On the other hand, I didn’t want to make the financial investment in a DSLR. I do not have a “gear-head” personality – all those lens options and accessories simply serve to make me sweat. I had enough choices between aperture, shutter speed and ISO – I didn’t need focal length and lens choice added to the mix of options.
I wanted to retain the portability and size of a point-and-shoot. As I have explained here, I’m not comfortable being “noticed” as a photographer and the thought of shooting with a DSLR with a long lens just didn’t seem to be the right fit for me and my photographic disposition.
So I chose the Canon G11 fixed-lens digital camera. And for the most part, I have been extremely satisfied with my choice. I am the only student in my Advanced Digital Photography class not shooting with a DSLR and I think I’m holding my own against the full-featured cameras.

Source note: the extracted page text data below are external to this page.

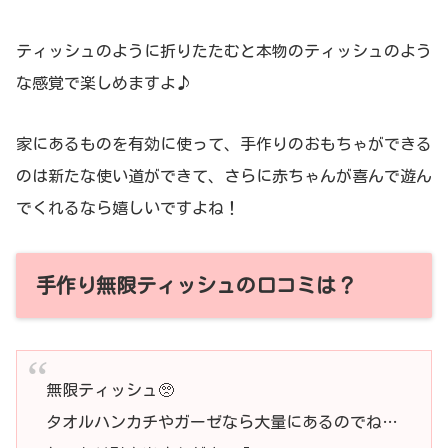
ティッシュのように折りたたむと本物のティッシュのよう
な感覚で楽しめますよ♪
家にあるものを有効に使って、手作りのおもちゃができる
のは新たな使い道ができて、さらに赤ちゃんが喜んで遊ん
でくれるなら嬉しいですよね！
手作り無限ティッシュの口コミは？
無限ティッシュ🥺
タオルハンカチやガーゼなら大量にあるのでね…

But, the biggest downside to my camera choice? Even at the full telephoto setting and with my wide-open aperture setting of f2.8, I struggle with most attempts to render a background that remains muted and out-of-focus. Shots like the one below are simply beyond the capabilities of my camera. And I simply LOVE this shot – thanks to betsyblue for this wonderful photo.
With my G11, I can create a very shallow depth-of-field, sending the background out-of-focus, only when I am in macro mode as the shot at the beginning of this post demonstrates.
So I will continue to savor the gorgeous shots of my fellow DSLR photographers. And I will wish that I could isolate a subject like you can. But all in all, I am happy with where my G11 has taken me. After all, when it comes down to it, it’s not the gear but what the photographer does with the gear that really matters.